In what is universally seen as a thumping victory for patent applicants, a Virginia District Court, on April 1st, enjoined the USPTO from implementing the “Changes to Practice for Continued Examination Filings, Patent Applications Containing Patently Indistinct Claims, and Examination of Claims in Patent Applications”. The plaintiffs were GlaxoSmithKline and Triantafyllos Tafas.

These rules were due to come into effect last November and had certain controversial changes which limited the number of continuation or continuation-in-part applications in a patent family to two and restricted the applicant’s right to file a request for continued examination (RCE) to one per family. This was commonly referred to as the “2+1 rule”. 

Further, there was the 5/25 rule which required the applicant to restrict the number of independent claims to 5 or the total number of claims to 25. If the number of claims exceeded the prescribed limit, the applicant was required to submit an Examination Search Document (ESD) to assist the examiner in evaluating the patentability of the invention. Pursuant to applications for a review of these rules by Triantafylos Tafas and Smithkline Beecham Corporation, the U.S. District Court for the Eastern District of Virginia issued a temporary restraining order and preliminary injunction on October 31, 2007, preventing the rules from coming into effect and calling for briefing on the issues.

Subsequently, all the parties filed motions for summary judgments. The Court was asked to decide the following:
1. Were the new rules proposed by the USPTO substantive in nature?
2. If yes, was the USPTO empowered under 35 USC 2(b)(2) to make rules which are substantive in nature?

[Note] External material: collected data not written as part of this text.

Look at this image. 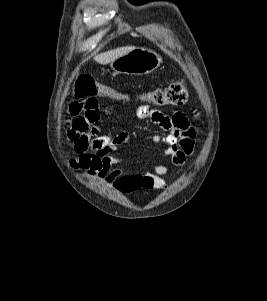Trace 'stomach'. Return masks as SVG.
I'll use <instances>...</instances> for the list:
<instances>
[{"label": "stomach", "mask_w": 267, "mask_h": 301, "mask_svg": "<svg viewBox=\"0 0 267 301\" xmlns=\"http://www.w3.org/2000/svg\"><path fill=\"white\" fill-rule=\"evenodd\" d=\"M162 63L158 53L146 48H135L110 63L116 73L146 75L156 70Z\"/></svg>", "instance_id": "1"}]
</instances>
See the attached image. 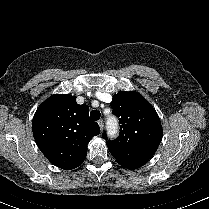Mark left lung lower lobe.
I'll return each mask as SVG.
<instances>
[{"instance_id":"obj_1","label":"left lung lower lobe","mask_w":209,"mask_h":209,"mask_svg":"<svg viewBox=\"0 0 209 209\" xmlns=\"http://www.w3.org/2000/svg\"><path fill=\"white\" fill-rule=\"evenodd\" d=\"M124 167L132 170V169L139 168L140 166H137V165H126Z\"/></svg>"}]
</instances>
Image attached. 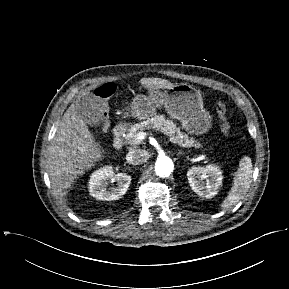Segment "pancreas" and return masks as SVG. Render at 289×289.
Segmentation results:
<instances>
[{
  "label": "pancreas",
  "mask_w": 289,
  "mask_h": 289,
  "mask_svg": "<svg viewBox=\"0 0 289 289\" xmlns=\"http://www.w3.org/2000/svg\"><path fill=\"white\" fill-rule=\"evenodd\" d=\"M146 129H154L164 133L170 137L172 143H177L182 147H199L200 145L193 139L189 138L187 134L180 131V128L172 120H168L163 115H155L145 121L131 125L128 129L126 139L131 145H138L141 141L136 139L140 131Z\"/></svg>",
  "instance_id": "obj_1"
}]
</instances>
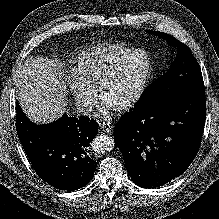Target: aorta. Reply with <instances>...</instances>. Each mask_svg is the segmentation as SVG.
Here are the masks:
<instances>
[{
    "instance_id": "762f6f07",
    "label": "aorta",
    "mask_w": 219,
    "mask_h": 219,
    "mask_svg": "<svg viewBox=\"0 0 219 219\" xmlns=\"http://www.w3.org/2000/svg\"><path fill=\"white\" fill-rule=\"evenodd\" d=\"M91 146L97 153H106L113 150L115 142L114 139L107 135H100L92 140Z\"/></svg>"
}]
</instances>
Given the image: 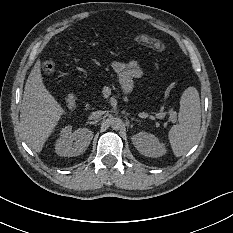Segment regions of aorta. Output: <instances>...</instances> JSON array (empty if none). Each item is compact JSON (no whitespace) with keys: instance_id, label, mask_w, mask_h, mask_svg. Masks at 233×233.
I'll use <instances>...</instances> for the list:
<instances>
[{"instance_id":"762f6f07","label":"aorta","mask_w":233,"mask_h":233,"mask_svg":"<svg viewBox=\"0 0 233 233\" xmlns=\"http://www.w3.org/2000/svg\"><path fill=\"white\" fill-rule=\"evenodd\" d=\"M111 125L112 127L117 128V126L119 125V122L116 119H113Z\"/></svg>"}]
</instances>
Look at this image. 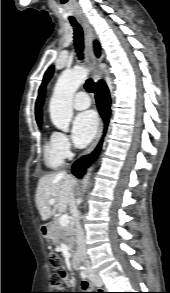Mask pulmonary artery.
Returning <instances> with one entry per match:
<instances>
[{
  "instance_id": "e3ab8cb5",
  "label": "pulmonary artery",
  "mask_w": 170,
  "mask_h": 293,
  "mask_svg": "<svg viewBox=\"0 0 170 293\" xmlns=\"http://www.w3.org/2000/svg\"><path fill=\"white\" fill-rule=\"evenodd\" d=\"M91 105L90 99L86 92L80 91L76 93L73 99V107L77 110H84Z\"/></svg>"
}]
</instances>
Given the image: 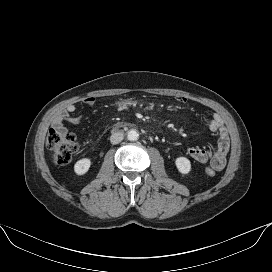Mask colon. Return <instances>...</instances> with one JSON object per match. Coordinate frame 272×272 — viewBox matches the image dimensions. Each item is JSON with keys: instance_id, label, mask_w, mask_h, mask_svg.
Returning a JSON list of instances; mask_svg holds the SVG:
<instances>
[{"instance_id": "1", "label": "colon", "mask_w": 272, "mask_h": 272, "mask_svg": "<svg viewBox=\"0 0 272 272\" xmlns=\"http://www.w3.org/2000/svg\"><path fill=\"white\" fill-rule=\"evenodd\" d=\"M46 145L50 151L52 161L57 165L68 163L77 150V140L74 134L60 133L55 129H50ZM205 173L208 176L216 174L212 167H207Z\"/></svg>"}]
</instances>
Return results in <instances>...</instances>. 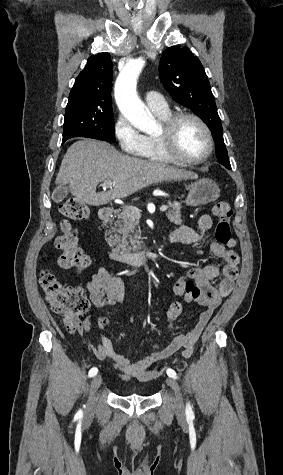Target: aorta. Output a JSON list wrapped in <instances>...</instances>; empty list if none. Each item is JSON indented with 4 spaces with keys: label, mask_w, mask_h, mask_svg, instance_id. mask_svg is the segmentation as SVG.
<instances>
[{
    "label": "aorta",
    "mask_w": 283,
    "mask_h": 475,
    "mask_svg": "<svg viewBox=\"0 0 283 475\" xmlns=\"http://www.w3.org/2000/svg\"><path fill=\"white\" fill-rule=\"evenodd\" d=\"M145 64L142 58L130 60L119 73L114 88L116 104L122 115L137 129L152 134L158 124L137 94V79Z\"/></svg>",
    "instance_id": "762f6f07"
}]
</instances>
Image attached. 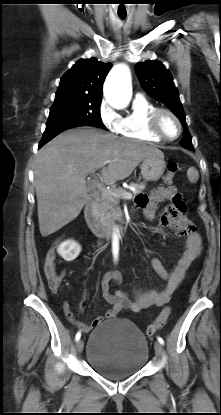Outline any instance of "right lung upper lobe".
<instances>
[{"label": "right lung upper lobe", "instance_id": "cb5924a9", "mask_svg": "<svg viewBox=\"0 0 221 415\" xmlns=\"http://www.w3.org/2000/svg\"><path fill=\"white\" fill-rule=\"evenodd\" d=\"M112 64L81 59L61 78L56 95L78 94L102 98V85Z\"/></svg>", "mask_w": 221, "mask_h": 415}]
</instances>
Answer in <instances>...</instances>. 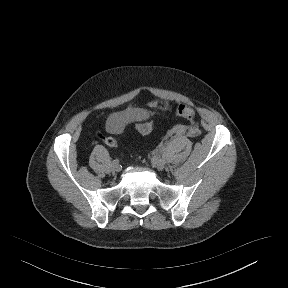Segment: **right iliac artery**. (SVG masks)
<instances>
[{
	"instance_id": "1",
	"label": "right iliac artery",
	"mask_w": 288,
	"mask_h": 288,
	"mask_svg": "<svg viewBox=\"0 0 288 288\" xmlns=\"http://www.w3.org/2000/svg\"><path fill=\"white\" fill-rule=\"evenodd\" d=\"M112 162H118V160H117V159H114Z\"/></svg>"
}]
</instances>
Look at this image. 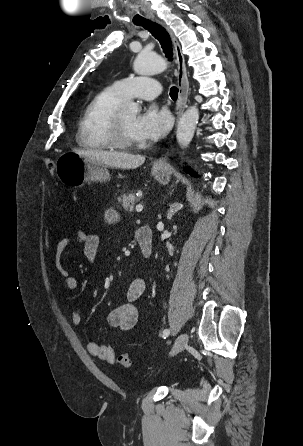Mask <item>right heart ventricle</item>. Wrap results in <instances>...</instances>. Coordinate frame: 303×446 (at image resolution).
Here are the masks:
<instances>
[{"instance_id": "e07e8e85", "label": "right heart ventricle", "mask_w": 303, "mask_h": 446, "mask_svg": "<svg viewBox=\"0 0 303 446\" xmlns=\"http://www.w3.org/2000/svg\"><path fill=\"white\" fill-rule=\"evenodd\" d=\"M124 99L113 86L101 90L87 105L78 124L76 141L89 150L112 148L110 124Z\"/></svg>"}]
</instances>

On April 1st, 2008, the Court held that:
Because the USPTO’s rulemaking authority under 35 USC 2(b)(2) does not extend to substantive rules, and because the Final Rules are substantive in nature, the Court finds that the Final Rules are void as “otherwise not in accordance with law” and “in excess of statutory jurisdiction [and] authority” 5 USC 706(2).”
The US law on judicial review as set out in 5 USC 706 (2), permits a court to hold the actions of an agency such as the USPTO unlawful and to set such actions aside if they are, inter alia, “arbitrary, capricious, an abuse of discretion, or otherwise not in accordance with law” or if they are “in excess of statutory jurisdiction, authority, …”. 
The Court noted that prior case law had drawn a distinction between the powers of the USPTO to make procedural rules and substantive rules, holding that the USPTO had no authority to make rules of the latter type. The Court also noted that Congress had considered and declined to give the USPTO the power to make substantive rules. Consequently in the present case, if the rules promulgated by the USPTO were deemed to be substantive, they would be null and void. The USPTO may appeal this decision to the Court of Appeals to the Federal Circuit.